RedisSpidey is a powerful tool that combines the capabilities of Spidey and Redis to enable efficient distributed crawling and web scraping. Leveraging the advanced features of Redis, RedisSpidey features a distributed architecture that supports parallel operation of multiple instances, all listening to the same queue. Additionally, RedisSpidey pushes scraped data back to Redis queues for easy distributed post-processing, enhancing the overall efficiency of the scraping process.
- Distributed Crawling: RedisSpidey enables seamless operation of multiple instances of crawlers, all listening to the same queue, for efficient distributed crawling.
- RedisPipeline: RedisSpidey provides support to push crawled data back to Redis queues for distributed post-processing
npm install spidey-redis
RedisSpidey supports all Spidey options in addition to the following specific options.
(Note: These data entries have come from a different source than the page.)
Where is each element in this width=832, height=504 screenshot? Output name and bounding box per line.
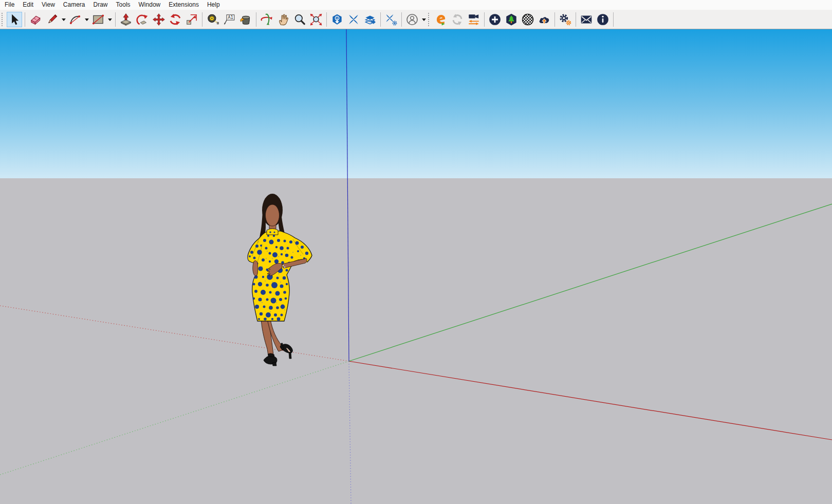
enscape-settings-button[interactable] [558,12,573,27]
rectangle-button[interactable] [90,12,106,27]
push-pull-button[interactable] [118,12,134,27]
zoom-extents-button[interactable] [308,12,324,27]
orbit-button[interactable] [259,12,274,27]
rotate-icon [169,13,182,26]
toolbar-separator [115,12,116,27]
toolbar-separator [401,12,402,27]
toolbar-separator [202,12,202,27]
menu-window[interactable]: Window [135,0,165,10]
import-model-icon [330,13,344,26]
chevron-down-icon [84,17,89,22]
menu-camera[interactable]: Camera [59,0,89,10]
eraser-button[interactable] [28,12,43,27]
sky [0,29,832,178]
follow-me-icon [136,13,149,26]
enscape-start-icon [434,13,448,26]
toolbar-grip[interactable] [428,13,431,26]
enscape-add-asset-button[interactable] [487,12,503,27]
enscape-material-library-button[interactable] [520,12,535,27]
enscape-about-button[interactable] [595,12,611,27]
polygon-reduction-icon [347,13,360,26]
menu-extensions[interactable]: Extensions [164,0,203,10]
ground-plane [0,178,832,504]
eraser-icon [29,13,42,26]
enscape-feedback-icon [580,13,593,26]
toolbar-separator [380,12,381,27]
move-icon [152,13,165,26]
follow-me-button[interactable] [135,12,150,27]
sign-in-icon [405,13,419,26]
zoom-extents-icon [309,13,323,26]
enscape-camera-sync-button[interactable] [466,12,482,27]
chevron-down-icon [61,17,66,22]
chevron-down-icon [421,17,427,22]
two-point-arc-icon [68,13,82,26]
chevron-down-icon [107,17,113,22]
text-button[interactable]: A1 [221,12,237,27]
pan-icon [276,13,290,26]
menu-bar: FileEditViewCameraDrawToolsWindowExtensi… [0,0,832,10]
toolbar-separator [25,12,25,27]
menu-tools[interactable]: Tools [112,0,135,10]
orbit-icon [260,13,273,26]
menu-help[interactable]: Help [203,0,224,10]
toolbar: A1 [0,10,832,29]
paint-bucket-button[interactable] [238,12,253,27]
rectangle-dropdown[interactable] [106,12,113,27]
enscape-upload-button[interactable] [537,12,552,27]
enscape-start-button[interactable] [433,12,449,27]
move-button[interactable] [151,12,167,27]
toolbar-separator [613,12,614,27]
push-pull-icon [119,13,133,26]
line-button[interactable] [44,12,60,27]
enscape-sync-button[interactable] [450,12,465,27]
drawing-viewport[interactable] [0,29,832,504]
menu-draw[interactable]: Draw [89,0,112,10]
tape-measure-button[interactable] [205,12,220,27]
enscape-asset-library-icon [505,13,518,26]
toolbar-grip[interactable] [2,13,4,26]
rotate-button[interactable] [168,12,183,27]
line-icon [45,13,59,26]
two-point-arc-dropdown[interactable] [83,12,90,27]
enscape-material-library-icon [521,13,534,26]
tape-measure-icon [206,13,219,26]
toolbar-separator [484,12,485,27]
enscape-feedback-button[interactable] [579,12,594,27]
two-point-arc-button[interactable] [67,12,83,27]
rectangle-icon [91,13,105,26]
sign-in-dropdown[interactable] [420,12,427,27]
enscape-about-icon [596,13,609,26]
sign-in-button[interactable] [404,12,420,27]
toolbar-separator [554,12,555,27]
select-button[interactable] [7,12,22,27]
zoom-button[interactable] [292,12,307,27]
line-dropdown[interactable] [60,12,67,27]
scale-button[interactable] [184,12,199,27]
svg-text:A1: A1 [228,14,233,20]
scale-icon [185,13,198,26]
enscape-upload-icon [538,13,551,26]
enscape-add-asset-icon [488,13,502,26]
polygon-reduction-button[interactable] [346,12,361,27]
enscape-asset-library-button[interactable] [504,12,519,27]
toolbar-separator [326,12,327,27]
layers-export-button[interactable] [362,12,378,27]
toolbar-separator [256,12,256,27]
menu-file[interactable]: File [1,0,19,10]
import-model-button[interactable] [329,12,345,27]
figure-left-hand [253,260,258,276]
paint-bucket-icon [239,13,252,26]
layers-export-icon [363,13,377,26]
toolbar-separator [576,12,576,27]
menu-edit[interactable]: Edit [19,0,38,10]
enscape-settings-icon [559,13,572,26]
zoom-icon [293,13,306,26]
menu-view[interactable]: View [38,0,59,10]
enscape-camera-sync-icon [467,13,480,26]
enscape-sync-icon [451,13,464,26]
reduction-settings-button[interactable] [383,12,399,27]
pan-button[interactable] [275,12,291,27]
reduction-settings-icon [384,13,398,26]
figure-collar [267,229,278,235]
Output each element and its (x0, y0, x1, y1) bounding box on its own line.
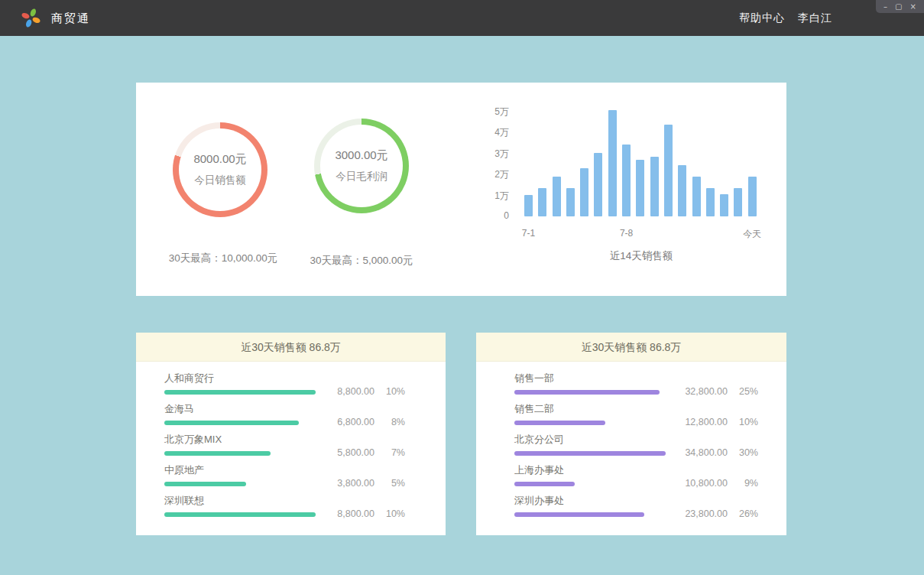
y-axis-tick: 2万 (489, 168, 509, 181)
x-axis-tick: 7-1 (522, 228, 535, 239)
list-item: 深圳办事处23,800.0026% (514, 495, 758, 525)
chart-bar (608, 110, 617, 216)
list-item-amount: 32,800.00 (669, 386, 728, 397)
list-item-amount: 3,800.00 (316, 478, 374, 489)
chart-bar (720, 194, 728, 216)
departments-list: 销售一部32,800.0025%销售二部12,800.0010%北京分公司34,… (476, 362, 786, 525)
bar-chart-title: 近14天销售额 (524, 249, 758, 263)
profit-donut-value: 3000.00元 (335, 148, 387, 163)
customers-card: 近30天销售额 86.8万 人和商贸行8,800.0010%金海马6,800.0… (136, 333, 446, 535)
customers-card-header: 近30天销售额 86.8万 (136, 333, 446, 362)
list-item: 金海马6,800.008% (164, 403, 405, 434)
profit-30day-max: 30天最高：5,000.00元 (277, 254, 446, 268)
list-item-amount: 5,800.00 (316, 447, 374, 458)
list-item-name: 金海马 (164, 403, 405, 415)
list-item-value: 10,800.009% (669, 478, 758, 489)
list-item: 深圳联想8,800.0010% (164, 495, 405, 525)
list-item-name: 深圳联想 (164, 495, 405, 507)
y-axis-tick: 1万 (489, 190, 509, 203)
app-title: 商贸通 (51, 0, 90, 36)
sales-donut-value: 8000.00元 (193, 152, 246, 167)
bar-chart: 01万2万3万4万5万 7-17-8今天 近14天销售额 (489, 106, 780, 278)
minimize-icon[interactable]: – (883, 1, 887, 12)
chart-bar (678, 165, 686, 216)
list-item: 北京万象MIX5,800.007% (164, 434, 405, 464)
summary-card: 8000.00元 今日销售额 30天最高：10,000.00元 3000.00元… (136, 83, 786, 296)
list-item-name: 北京万象MIX (164, 434, 405, 446)
sales-donut-ring: 8000.00元 今日销售额 (173, 122, 267, 217)
y-axis-tick: 0 (489, 210, 509, 221)
maximize-icon[interactable]: ▢ (895, 1, 902, 12)
user-name-link[interactable]: 李白江 (798, 0, 832, 36)
list-item-name: 中原地产 (164, 464, 405, 476)
list-item-value: 3,800.005% (316, 478, 405, 489)
chart-bar (650, 157, 659, 216)
list-item-percent: 8% (374, 417, 405, 427)
pinwheel-logo-icon (20, 7, 42, 29)
list-item-percent: 5% (374, 478, 405, 489)
list-item-amount: 8,800.00 (316, 508, 374, 519)
list-item-name: 销售一部 (514, 372, 758, 385)
x-axis-tick: 7-8 (620, 228, 633, 239)
help-center-link[interactable]: 帮助中心 (739, 0, 785, 36)
chart-bar (748, 177, 757, 216)
list-item-bar (514, 451, 666, 456)
sales-donut-label: 今日销售额 (194, 174, 246, 187)
profit-donut-ring: 3000.00元 今日毛利润 (314, 119, 409, 213)
x-axis-tick: 今天 (743, 228, 761, 241)
chart-bar (538, 188, 546, 216)
list-item: 北京分公司34,800.0030% (514, 434, 758, 464)
list-item-bar (514, 482, 575, 486)
list-item: 销售二部12,800.0010% (514, 403, 758, 434)
list-item-percent: 10% (374, 508, 405, 519)
list-item-name: 深圳办事处 (514, 495, 758, 507)
list-item-amount: 8,800.00 (316, 386, 374, 397)
list-item: 中原地产3,800.005% (164, 464, 405, 495)
departments-card: 近30天销售额 86.8万 销售一部32,800.0025%销售二部12,800… (476, 333, 786, 535)
list-item-percent: 10% (374, 386, 405, 397)
list-item-value: 12,800.0010% (669, 417, 758, 427)
list-item-bar (164, 482, 246, 486)
list-item-name: 人和商贸行 (164, 372, 405, 385)
list-item-amount: 10,800.00 (669, 478, 728, 489)
list-item-name: 北京分公司 (514, 434, 758, 446)
chart-bar (636, 160, 644, 216)
list-item-amount: 23,800.00 (669, 508, 728, 519)
list-item-value: 23,800.0026% (669, 508, 758, 519)
y-axis-tick: 4万 (489, 126, 509, 139)
list-item-percent: 26% (728, 508, 758, 519)
list-item-bar (514, 390, 660, 395)
list-item-value: 32,800.0025% (669, 386, 758, 397)
chart-bar (553, 177, 561, 216)
app-window: 商贸通 帮助中心 李白江 – ▢ × 8000.00元 今日销售额 30天最高：… (0, 0, 924, 575)
chart-bar (664, 125, 673, 216)
list-item-percent: 25% (728, 386, 758, 397)
list-item-name: 上海办事处 (514, 464, 758, 476)
list-item-percent: 30% (728, 447, 758, 458)
list-item-percent: 10% (728, 417, 758, 427)
list-item-value: 6,800.008% (316, 417, 405, 427)
list-item-amount: 34,800.00 (669, 447, 728, 458)
chart-bar (692, 177, 701, 216)
list-item-bar (164, 421, 299, 425)
list-item-name: 销售二部 (514, 403, 758, 415)
list-item-value: 8,800.0010% (316, 386, 405, 397)
list-item-amount: 12,800.00 (669, 417, 728, 427)
window-controls: – ▢ × (876, 0, 924, 13)
list-item-bar (514, 421, 605, 425)
list-item: 人和商贸行8,800.0010% (164, 372, 405, 403)
list-item-amount: 6,800.00 (316, 417, 374, 427)
customers-list: 人和商贸行8,800.0010%金海马6,800.008%北京万象MIX5,80… (136, 362, 446, 525)
list-item-percent: 9% (728, 478, 758, 489)
chart-bar (706, 188, 715, 216)
list-item: 上海办事处10,800.009% (514, 464, 758, 495)
chart-bar (580, 168, 588, 216)
profit-donut-label: 今日毛利润 (336, 170, 387, 184)
list-item-bar (514, 512, 644, 517)
y-axis-tick: 3万 (489, 148, 509, 161)
close-icon[interactable]: × (910, 1, 916, 12)
titlebar: 商贸通 帮助中心 李白江 – ▢ × (0, 0, 924, 36)
list-item-value: 5,800.007% (316, 447, 405, 458)
list-item-bar (164, 451, 271, 456)
y-axis-tick: 5万 (489, 106, 509, 119)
Configuration | Type | Description | Default | Required |
---|---|---|---|---|
redisUrl |
string |
Redis url such as redis://localhost:6379 |
null |
Yes |
urlsKey |
string |
Redis input queue name such as urls:queue |
null |
Yes |
dataKey |
string |
Redis output queue name such as data:queue |
null |
Yes if using RedisPipeline |
sleepDelay |
number |
Wait for new items in queue if empty | 5000ms |
No |
import { RedisSpidey, RedisPipeline } from 'spidey-redis';
class AmazonSpidey extends RedisSpidey {
constructor() {
super({
// spidey options ...
redisUrl: 'redis://localhost:6379',
// Input queue
urlsKey: 'amazon:urls',
// Output queue
dataKey: 'amazon:data',
// Redis pipeline to push crawled data to data queue
pipelines: [RedisPipeline],
});
}
}
RedisSpidey is the ultimate solution for distributed web scraping and crawling, offering unparalleled performance, scalability, and flexibility. With RedisSpidey, you can easily handle large-scale web scraping tasks with ease, while taking advantage of advanced Redis and Spidey technology for efficient distributed crawling and post-processing of data.
Spidey is licensed under the MIT License.